Lakshmipur-2 constituency Member of Parliament
- In office September 1996 – 2001
- Preceded by: Khaleda Zia
- Succeeded by: Khaleda Zia

Personal details
- Born: Lakshmipur
- Party: Awami League
- Alma mater: Dhaka College

= Harunur Rashid (Lakshmipur politician) =

Bangladeshi politician

Harunur Rashid is a politician of the Awami League and a former member of parliament for the Laxmipur-2 (Raipur-Lakshmipur Sadar) constituency.

== Early life ==
Rashid was born in Lakshmipur District.

== Career ==
Rashid is the Central Youth and Sports Secretary of Awami League.

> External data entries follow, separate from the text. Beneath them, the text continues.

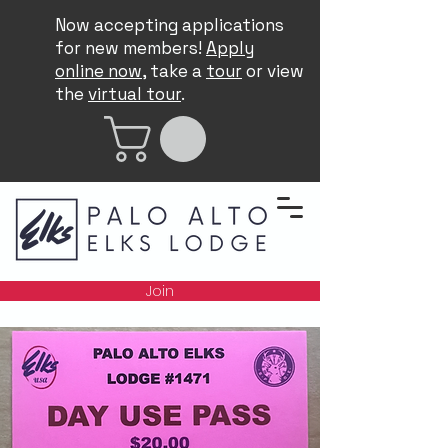
Now accepting applications
for new members!
Apply
online now
, take a
tour
or view
the
virtual tour
.
Join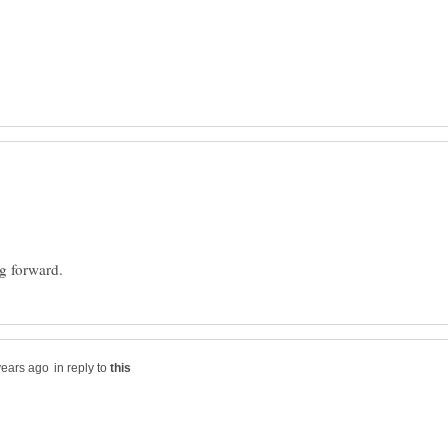
in reply to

Rashid is a former VP of Dhaka College.

Bangladesh Nationalist Party chairperson Khaleda Zia was elected member of parliament from the Laxmipur-2 (Raipur-Lakshmipur Sadar) constituency in the 7th parliamentary election held on 12 June 1996. She later gave up the seat to represent another. Rashid was elected in the resulting by-election by defeating Moudud Ahmed, the candidate of the Bangladesh Nationalist Party. He lost the eighth parliamentary elections in 2001 and the ninth parliamentary elections in 2008.